[Records drawn from a dataset]
++++++++++

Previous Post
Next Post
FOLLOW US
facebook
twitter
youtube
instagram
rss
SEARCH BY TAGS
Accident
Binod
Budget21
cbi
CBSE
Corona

++++++++++

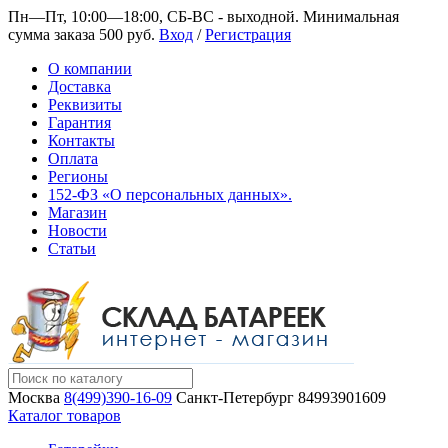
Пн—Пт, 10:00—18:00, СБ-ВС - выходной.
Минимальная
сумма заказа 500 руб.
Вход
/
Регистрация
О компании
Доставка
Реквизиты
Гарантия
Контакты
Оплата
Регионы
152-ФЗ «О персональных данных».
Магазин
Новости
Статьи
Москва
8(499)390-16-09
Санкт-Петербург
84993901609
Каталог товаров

++++++++++

[Task directions] Set down precisely the lines above between the line holding "8(499)390-16-09" and the line holding "Каталог товаров", inclusive, and nothing beyond them.

[Response]
8(499)390-16-09
Санкт-Петербург
84993901609
Каталог товаров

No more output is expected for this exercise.